Ein Doppelwaschtisch bringt mehr Komfort in Familienbäder und gemeinsam genutzte Badezimmer. Zwei Personen können sich gleichzeitig waschen, Zähne putzen oder für den Tag fertig machen. So verkürzt sich die Wartezeit am Morgen und der Ablauf wird entspannter.
Damit der Waschplatz nicht überladen wirkt, kommt es auf eine gute Planung an. Maße, Bewegungsflächen, Stauraum, Beleuchtung und Materialien müssen zum Grundriss passen. Auch passende Armaturen, Spiegel und Leuchten tragen zu einem einheitlichen Gesamtbild bei.
Plane den Doppelwaschtisch möglichst früh. Wasseranschlüsse, Abwasserleitungen, Strom und weitere Sanitärobjekte müssen aufeinander abgestimmt werden. Praktische Waschtisch-Ideen für jedes Bad helfen dir dabei, eine passende Lösung zu finden.

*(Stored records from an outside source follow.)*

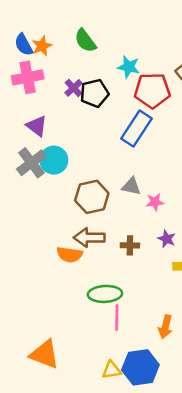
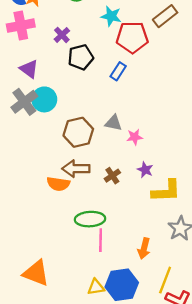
black pentagon: (94, 93) -> (81, 57), moved
blue rectangle: (136, 129) -> (118, 71), size x0.6
brown cross: (130, 245) -> (112, 176), turned -35

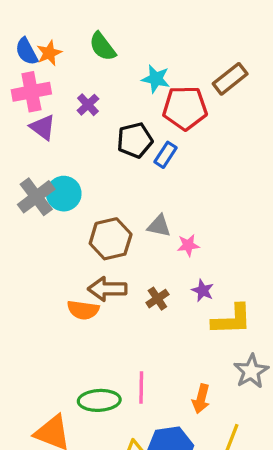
black pentagon: (81, 57) -> (135, 140), moved
purple triangle: (29, 69) -> (43, 127), moved
green ellipse: (90, 219) -> (99, 400), moved

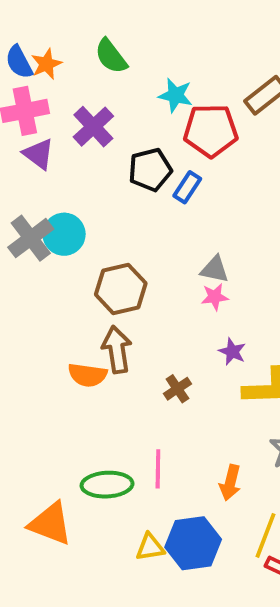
purple cross: (88, 105) -> (93, 127), size x1.5
gray triangle: (159, 226) -> (215, 269), moved
brown arrow: (107, 289) -> (117, 350), turned 81
brown cross: (157, 299) -> (177, 389), moved

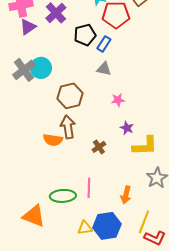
purple triangle: (39, 154) -> (28, 27), turned 48
gray triangle: (215, 269) -> (104, 69), moved

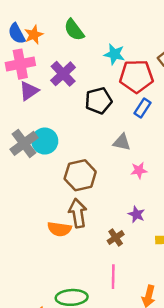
blue rectangle: (104, 44) -> (143, 108), moved
pink star: (118, 100) -> (139, 170), moved
purple star: (127, 128) -> (136, 214), moved
pink line: (89, 188) -> (113, 277), moved

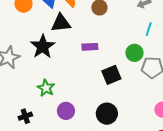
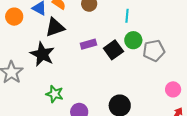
cyan line: (149, 29) -> (127, 16), moved
black square: (111, 75) -> (113, 50), moved

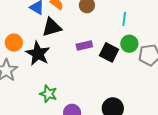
orange circle: (14, 17) -> (14, 43), moved
black square: (113, 50) -> (109, 52), turned -30

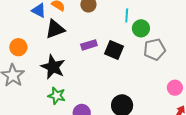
green circle: (129, 44) -> (141, 28), moved
black star: (38, 54) -> (53, 67), moved

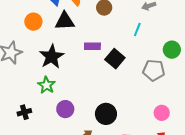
green circle: (141, 28) -> (172, 50), moved
orange circle: (18, 47) -> (33, 22), moved

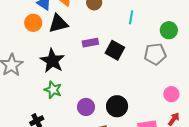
orange circle: (33, 22) -> (33, 23), moved
purple circle: (65, 109) -> (86, 107), moved

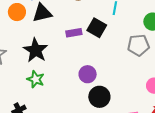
black square: (115, 50) -> (97, 28), moved
purple circle: (86, 107) -> (88, 74), moved

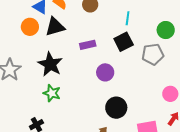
black square: (97, 28) -> (124, 42), moved, turned 36
purple circle: (88, 74) -> (105, 72), moved

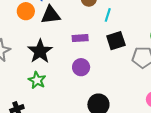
cyan line: (128, 18) -> (108, 15), moved
purple circle: (105, 72) -> (81, 67), moved

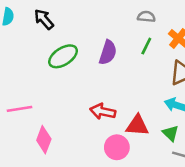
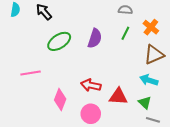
pink line: (20, 109) -> (31, 73), moved
pink diamond: (44, 140) -> (60, 100), moved
pink circle: (117, 147) -> (91, 114), moved

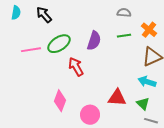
green line: (125, 33) -> (124, 36), turned 56
pink line: (31, 73) -> (31, 50), moved
red arrow: (91, 85) -> (76, 67), moved, turned 48

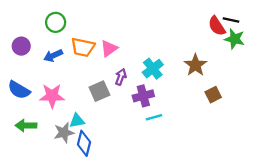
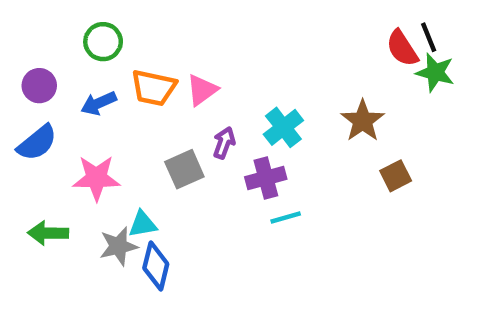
black line: (231, 20) -> (429, 37), turned 56
blue semicircle: (19, 90) -> (37, 143), moved, turned -70

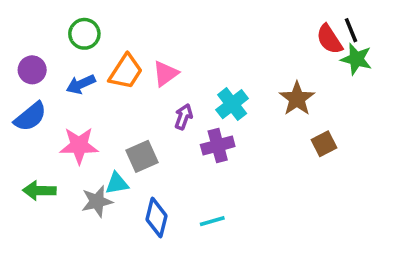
orange trapezoid: (154, 88) -> (126, 72), turned -69
gray square: (184, 169) -> (142, 156), moved
cyan line: (286, 218) -> (212, 221), moved
blue diamond: (156, 266) -> (156, 218), moved

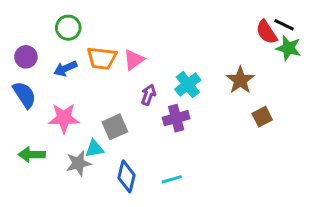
black line: (351, 30) -> (284, 25), turned -42
orange trapezoid: (126, 72) -> (102, 58), turned 64
blue semicircle: (30, 117) -> (24, 95), turned -84

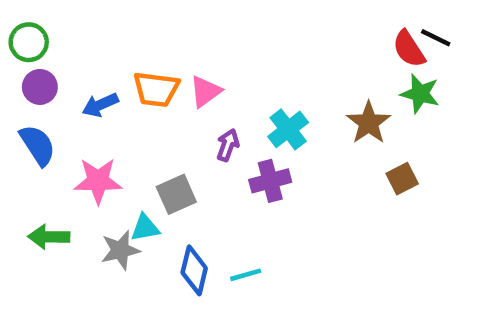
green circle: (68, 28) -> (29, 42), moved
green star: (288, 48) -> (420, 94), moved
cyan line: (172, 179) -> (246, 275), moved

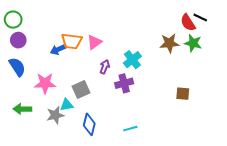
blue arrow: (100, 105) -> (58, 49), moved
brown star: (369, 123) -> (169, 43), moved, turned 30
brown square: (402, 179) -> (183, 94), moved, turned 32
cyan line: (246, 275) -> (130, 129), moved

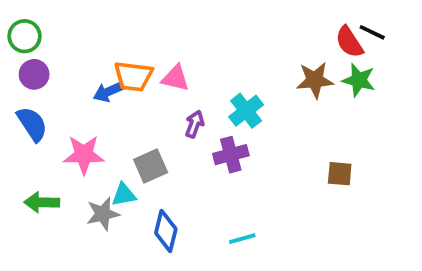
pink triangle: (94, 42) -> (175, 78), turned 49

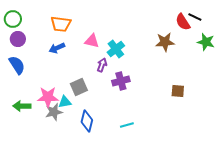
orange trapezoid: (133, 76) -> (61, 24), moved
green star: (359, 80) -> (206, 42), moved
cyan cross: (246, 111) -> (116, 49), moved
pink star: (84, 155) -> (48, 97), moved

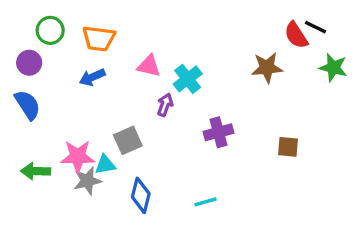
green circle: (13, 19) -> (50, 30), moved
purple cross: (121, 81) -> (218, 132), moved

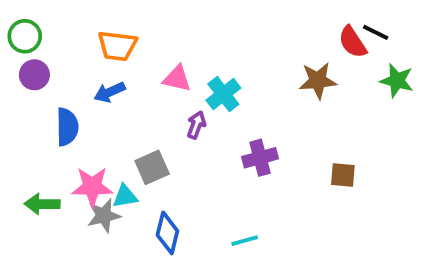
green circle: (50, 30) -> (25, 36), moved
blue semicircle: (28, 105) -> (67, 127), moved, turned 32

In diesem Artikel erfährst du, wie du den Doppelwaschtisch an die Raumgröße anpasst und sinnvoll ausstattest. Für die Umsetzung sind die Einbaumaße des gewählten Modells, die Herstellerangaben und die baulichen Gegebenheiten vor Ort entscheidend.
Doppelwaschtisch richtig planen: Maße, Abstände und Raumaufteilung
Ein Doppelwaschtisch braucht mehr als eine breite Wand. Prüfe vor dem Kauf die Maße, Laufwege und Anschlüsse. So entsteht ein Waschplatz, der im Alltag bequem bleibt und zum Grundriss passt.

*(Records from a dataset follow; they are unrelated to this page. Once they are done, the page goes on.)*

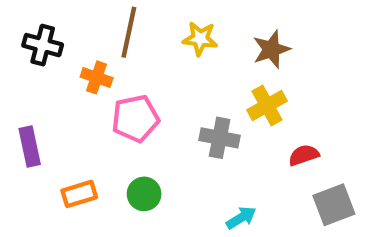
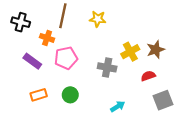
brown star: (271, 49) -> (156, 50), moved
purple rectangle: (30, 146) -> (32, 61), moved, turned -42

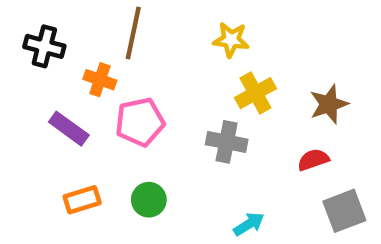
yellow star: (98, 19) -> (231, 40), moved
yellow cross: (130, 52) -> (255, 93), moved

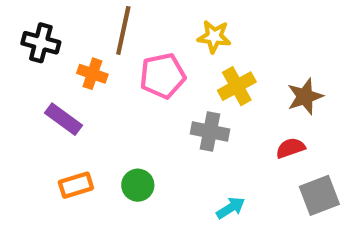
pink pentagon: (140, 122) -> (163, 76), moved

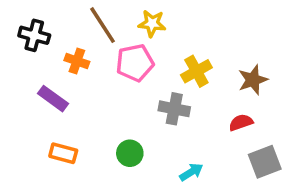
brown line: (123, 30) -> (102, 25), turned -45
yellow star: (214, 37) -> (152, 23), moved
orange rectangle: (76, 185) -> (63, 153), turned 32
green circle: (138, 185) -> (130, 153), moved

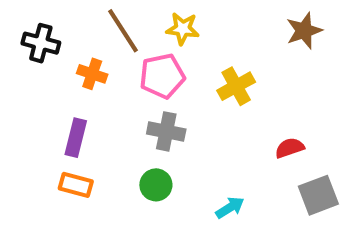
brown star: (253, 80) -> (304, 31), moved
purple rectangle: (53, 99) -> (76, 138), moved, turned 68
gray cross: (174, 109) -> (166, 131), moved

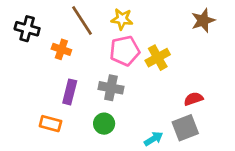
pink pentagon: (162, 76) -> (125, 51), moved
purple rectangle: (76, 138) -> (70, 92), moved
gray square: (318, 195) -> (185, 128), moved

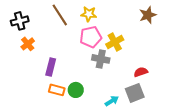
black cross: (27, 29) -> (20, 21), turned -30
orange cross: (61, 49) -> (28, 44), moved, turned 32
gray cross: (111, 88) -> (101, 59), moved
orange rectangle: (50, 124) -> (57, 90), moved

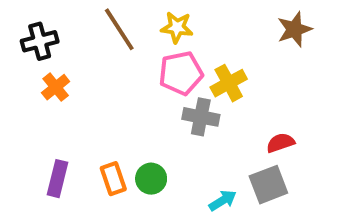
purple rectangle: (51, 67) -> (58, 179), moved
orange rectangle: (57, 90) -> (113, 179), turned 56

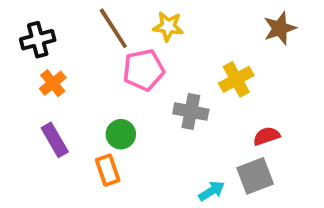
pink pentagon: (181, 73) -> (144, 70), moved
yellow cross: (229, 83) -> (236, 79), moved
purple rectangle: (58, 179) -> (55, 140), moved, turned -44
green circle: (151, 179) -> (121, 134), moved

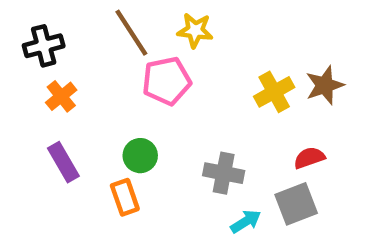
brown star: (280, 28) -> (325, 85), moved
gray cross: (191, 112) -> (224, 173), moved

Welche Maße braucht ein Doppelwaschtisch?
Übliche Doppelwaschtische sind etwa 120 bis 160 Zentimeter breit. Kompakte Modelle beginnen bei rund 100 bis 120 Zentimetern. Großzügige Varianten erreichen 180 Zentimeter oder mehr.
Für zwei komfortable Waschplätze planst du pro Person etwa 60 bis 70 Zentimeter ein. Die Tiefe liegt meist zwischen 45 und 55 Zentimetern. In kleinen Bädern kann ein flacher Waschtisch mehr Bewegungsfläche schaffen.
Beziehe die gesamte Konstruktion in deine Planung ein. Waschtischplatte, Armaturen, seitliche Ablagen und Spiegelschrank benötigen zusätzlichen Raum. Prüfe bei zwei separaten Becken die Lage von Abfluss und Wasseranschlüssen.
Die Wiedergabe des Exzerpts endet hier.